A team of researchers in India has devised a system for translating words into a different language and making it appear that a speaker's lips are moving in sync with that language.
Automatic Face-to-Face Translation, as described in this October 2019 paper, is an advance over text-to-text or speech-to-speech translation, because it not only translates speech, but also provides a lip-synced facial image.
To understand how this works, check out the demonstration video below, created by the researchers. At the 6:38 mark, you'll see a video clip of the late Princess Diana in a 1995 interview with journalist Martin Bashir, explaining, "I'd like to be a queen of people's hearts, in people's hearts, but I don't see myself being a queen of this country."
A moment later, you'll see her uttering the same quote in Hindi — with her lips moving, as if she actually spoke that language.
"Communicating effectively across language barriers has always been a major aspiration for humans all over the world," Prajwal K.R., a graduate student in computer science at the International Institute of Information Technology in Hyderabad, India, explains via email. He's the lead author of the paper, along with his colleague Rudrabha Mukhopadhyay.
"Today, the internet is filled with talking face videos: YouTube (300 hours uploaded per day), online lectures, video conferencing, movies, TV shows and so on," Prajwal, who goes by his given name, writes. "Current translation systems can only generate a translated speech output or textual subtitles for such video content. They do not handle the visual component. As a result, the translated speech when overlaid on the video, the lip movements would be out of sync with the audio.
"Thus, we build upon the speech-to-speech translation systems and propose a pipeline that can take a video of a person speaking in a source language and output a video of the same speaker speaking in a target language such that the voice style and lip movements matches the target language speech," Prajwal says. "By doing so, the translation system becomes holistic, and as shown by our human evaluations in this paper, significantly improves the user experience in creating and consuming translated audio-visual content."
Face-to-Face Translation requires a number of complex feats. "Given a video of a person speaking, we have two major information streams to translate: the visual and the speech information," he explains. They accomplish this in several major steps. "The system first transcribes the sentences in the speech using automatic speech recognition (ASR). This is the same technology that is used in voice assistants (Google Assistant, for example) in mobile devices." Next, the transcribed sentences are translated to the desired language using Neural Machine Translation models, and then the translation is converted to spoken words with a text-to-speech synthesizer — the same technology that digital assistants use.
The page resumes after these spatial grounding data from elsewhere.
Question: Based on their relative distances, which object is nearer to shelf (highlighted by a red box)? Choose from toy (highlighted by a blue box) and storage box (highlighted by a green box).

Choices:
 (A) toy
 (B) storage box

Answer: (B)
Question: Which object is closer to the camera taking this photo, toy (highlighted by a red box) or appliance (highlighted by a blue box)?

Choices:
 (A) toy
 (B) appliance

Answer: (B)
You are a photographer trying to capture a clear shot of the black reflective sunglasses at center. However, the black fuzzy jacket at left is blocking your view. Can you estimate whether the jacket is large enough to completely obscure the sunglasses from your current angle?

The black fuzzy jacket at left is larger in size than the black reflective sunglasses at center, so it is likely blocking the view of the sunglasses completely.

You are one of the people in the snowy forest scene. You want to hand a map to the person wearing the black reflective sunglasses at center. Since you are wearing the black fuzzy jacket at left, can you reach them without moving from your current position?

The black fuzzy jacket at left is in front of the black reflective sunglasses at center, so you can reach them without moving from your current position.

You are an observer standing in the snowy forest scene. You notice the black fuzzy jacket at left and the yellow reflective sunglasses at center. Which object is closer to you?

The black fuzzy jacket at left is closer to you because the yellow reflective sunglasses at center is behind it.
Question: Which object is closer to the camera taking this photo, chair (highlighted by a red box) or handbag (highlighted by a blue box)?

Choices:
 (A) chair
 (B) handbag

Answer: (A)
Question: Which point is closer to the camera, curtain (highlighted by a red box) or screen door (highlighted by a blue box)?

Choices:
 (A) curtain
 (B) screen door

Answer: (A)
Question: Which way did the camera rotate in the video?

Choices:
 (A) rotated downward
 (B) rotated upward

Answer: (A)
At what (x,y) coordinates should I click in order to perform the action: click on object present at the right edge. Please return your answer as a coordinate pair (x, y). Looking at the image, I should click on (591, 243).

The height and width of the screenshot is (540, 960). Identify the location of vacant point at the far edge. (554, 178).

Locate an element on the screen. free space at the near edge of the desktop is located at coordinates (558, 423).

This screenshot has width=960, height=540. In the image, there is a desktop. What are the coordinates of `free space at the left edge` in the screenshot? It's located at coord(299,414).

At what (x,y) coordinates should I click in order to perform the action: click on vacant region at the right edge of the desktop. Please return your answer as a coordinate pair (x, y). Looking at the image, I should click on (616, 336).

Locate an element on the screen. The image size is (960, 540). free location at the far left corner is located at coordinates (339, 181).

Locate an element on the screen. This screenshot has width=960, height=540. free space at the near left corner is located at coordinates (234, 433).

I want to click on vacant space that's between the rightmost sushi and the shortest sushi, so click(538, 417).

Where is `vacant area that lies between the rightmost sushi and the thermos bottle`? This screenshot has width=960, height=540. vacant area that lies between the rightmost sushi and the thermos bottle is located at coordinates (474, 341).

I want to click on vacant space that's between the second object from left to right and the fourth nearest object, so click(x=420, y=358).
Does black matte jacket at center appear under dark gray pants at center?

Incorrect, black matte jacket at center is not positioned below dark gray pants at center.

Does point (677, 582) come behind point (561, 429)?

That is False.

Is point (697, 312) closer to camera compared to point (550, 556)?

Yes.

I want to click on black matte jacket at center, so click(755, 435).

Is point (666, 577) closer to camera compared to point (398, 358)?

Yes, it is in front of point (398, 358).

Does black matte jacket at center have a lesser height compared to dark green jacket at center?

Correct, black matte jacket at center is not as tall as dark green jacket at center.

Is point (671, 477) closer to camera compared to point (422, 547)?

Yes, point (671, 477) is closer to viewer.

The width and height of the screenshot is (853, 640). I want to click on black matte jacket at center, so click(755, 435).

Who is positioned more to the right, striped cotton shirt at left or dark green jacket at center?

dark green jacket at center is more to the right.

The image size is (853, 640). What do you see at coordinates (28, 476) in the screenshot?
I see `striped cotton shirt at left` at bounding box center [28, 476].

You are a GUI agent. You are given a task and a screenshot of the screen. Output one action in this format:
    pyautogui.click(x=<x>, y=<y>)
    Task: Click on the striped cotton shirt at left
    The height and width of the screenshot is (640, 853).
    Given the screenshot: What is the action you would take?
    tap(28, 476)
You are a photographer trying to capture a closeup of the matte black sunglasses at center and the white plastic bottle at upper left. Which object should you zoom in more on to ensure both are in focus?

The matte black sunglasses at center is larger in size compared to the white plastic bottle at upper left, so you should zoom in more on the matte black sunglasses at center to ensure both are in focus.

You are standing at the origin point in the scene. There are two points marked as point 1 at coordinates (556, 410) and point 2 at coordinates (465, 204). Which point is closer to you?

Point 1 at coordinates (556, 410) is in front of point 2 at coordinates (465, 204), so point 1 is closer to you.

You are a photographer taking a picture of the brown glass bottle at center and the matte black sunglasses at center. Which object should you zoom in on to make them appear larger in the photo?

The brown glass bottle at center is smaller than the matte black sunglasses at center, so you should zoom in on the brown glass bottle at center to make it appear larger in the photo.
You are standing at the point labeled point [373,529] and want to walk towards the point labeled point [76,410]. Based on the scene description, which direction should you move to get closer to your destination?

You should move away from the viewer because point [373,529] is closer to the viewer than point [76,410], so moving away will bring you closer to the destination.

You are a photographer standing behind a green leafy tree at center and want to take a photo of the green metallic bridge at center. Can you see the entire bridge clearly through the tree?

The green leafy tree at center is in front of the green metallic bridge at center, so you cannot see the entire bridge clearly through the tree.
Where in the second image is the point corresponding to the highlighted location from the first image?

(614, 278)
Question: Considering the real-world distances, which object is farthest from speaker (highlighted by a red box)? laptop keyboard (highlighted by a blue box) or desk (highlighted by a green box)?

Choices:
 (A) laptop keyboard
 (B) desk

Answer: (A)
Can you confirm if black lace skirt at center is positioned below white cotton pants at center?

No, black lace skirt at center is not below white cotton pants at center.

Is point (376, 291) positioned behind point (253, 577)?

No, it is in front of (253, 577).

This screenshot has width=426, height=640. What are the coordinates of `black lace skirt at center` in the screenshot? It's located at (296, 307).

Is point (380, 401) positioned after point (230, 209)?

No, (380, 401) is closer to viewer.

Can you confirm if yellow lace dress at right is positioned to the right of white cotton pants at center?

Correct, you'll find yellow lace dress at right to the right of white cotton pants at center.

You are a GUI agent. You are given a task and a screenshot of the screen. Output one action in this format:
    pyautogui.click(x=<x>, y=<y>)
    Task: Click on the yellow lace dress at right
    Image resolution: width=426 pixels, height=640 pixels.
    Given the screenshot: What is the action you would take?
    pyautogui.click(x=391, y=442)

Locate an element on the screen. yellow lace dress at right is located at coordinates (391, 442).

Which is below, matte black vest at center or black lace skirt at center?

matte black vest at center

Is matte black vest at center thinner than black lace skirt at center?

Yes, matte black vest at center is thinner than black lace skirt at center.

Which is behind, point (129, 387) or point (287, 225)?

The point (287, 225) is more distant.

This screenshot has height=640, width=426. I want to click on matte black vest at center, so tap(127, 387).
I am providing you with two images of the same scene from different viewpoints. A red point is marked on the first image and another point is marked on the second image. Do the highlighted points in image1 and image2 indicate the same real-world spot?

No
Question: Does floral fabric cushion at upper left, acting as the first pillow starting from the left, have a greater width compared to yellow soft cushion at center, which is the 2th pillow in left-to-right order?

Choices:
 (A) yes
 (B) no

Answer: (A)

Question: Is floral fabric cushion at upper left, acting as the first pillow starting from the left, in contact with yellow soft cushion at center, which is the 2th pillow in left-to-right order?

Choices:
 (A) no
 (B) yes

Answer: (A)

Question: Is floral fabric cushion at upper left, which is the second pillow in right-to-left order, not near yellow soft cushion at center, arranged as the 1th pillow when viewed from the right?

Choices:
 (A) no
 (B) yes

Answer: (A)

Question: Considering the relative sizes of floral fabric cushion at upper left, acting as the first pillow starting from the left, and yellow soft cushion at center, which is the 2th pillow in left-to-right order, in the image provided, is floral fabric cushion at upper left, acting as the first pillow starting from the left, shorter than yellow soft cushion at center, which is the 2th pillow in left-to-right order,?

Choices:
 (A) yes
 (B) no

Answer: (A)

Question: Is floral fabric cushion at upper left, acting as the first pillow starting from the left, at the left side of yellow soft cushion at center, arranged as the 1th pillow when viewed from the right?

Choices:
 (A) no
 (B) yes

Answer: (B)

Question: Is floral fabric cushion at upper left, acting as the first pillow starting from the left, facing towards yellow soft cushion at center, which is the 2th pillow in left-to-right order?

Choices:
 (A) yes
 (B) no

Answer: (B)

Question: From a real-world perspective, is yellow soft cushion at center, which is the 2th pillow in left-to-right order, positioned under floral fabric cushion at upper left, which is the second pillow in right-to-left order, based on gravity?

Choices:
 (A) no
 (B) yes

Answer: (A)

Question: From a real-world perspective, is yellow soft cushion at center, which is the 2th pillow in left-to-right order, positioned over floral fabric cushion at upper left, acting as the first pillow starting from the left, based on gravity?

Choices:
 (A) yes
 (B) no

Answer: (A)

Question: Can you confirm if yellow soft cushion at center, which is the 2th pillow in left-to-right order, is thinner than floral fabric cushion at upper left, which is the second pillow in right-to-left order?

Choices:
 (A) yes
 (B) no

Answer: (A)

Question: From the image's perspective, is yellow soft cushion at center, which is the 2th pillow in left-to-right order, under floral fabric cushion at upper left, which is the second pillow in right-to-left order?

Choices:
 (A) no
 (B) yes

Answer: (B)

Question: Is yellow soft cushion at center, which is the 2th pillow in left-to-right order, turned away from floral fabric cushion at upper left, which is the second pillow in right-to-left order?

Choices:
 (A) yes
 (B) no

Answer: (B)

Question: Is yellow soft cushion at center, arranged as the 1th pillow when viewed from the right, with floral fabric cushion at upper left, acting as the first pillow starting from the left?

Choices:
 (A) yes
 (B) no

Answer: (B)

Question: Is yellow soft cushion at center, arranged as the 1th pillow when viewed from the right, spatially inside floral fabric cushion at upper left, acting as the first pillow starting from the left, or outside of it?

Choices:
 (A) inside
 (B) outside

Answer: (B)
Finally, a technology called LipGAN corrects the lip movements in the original video to match the translated speech.
"Thus, we get a fully translated video with lip synchronization as well," Prajwal explains.
"LipGAN is the key novel contribution of our paper. This is what brings the visual modality into the picture. It is most important as it corrects the lip synchronization in the final video, which significantly improves the user experience."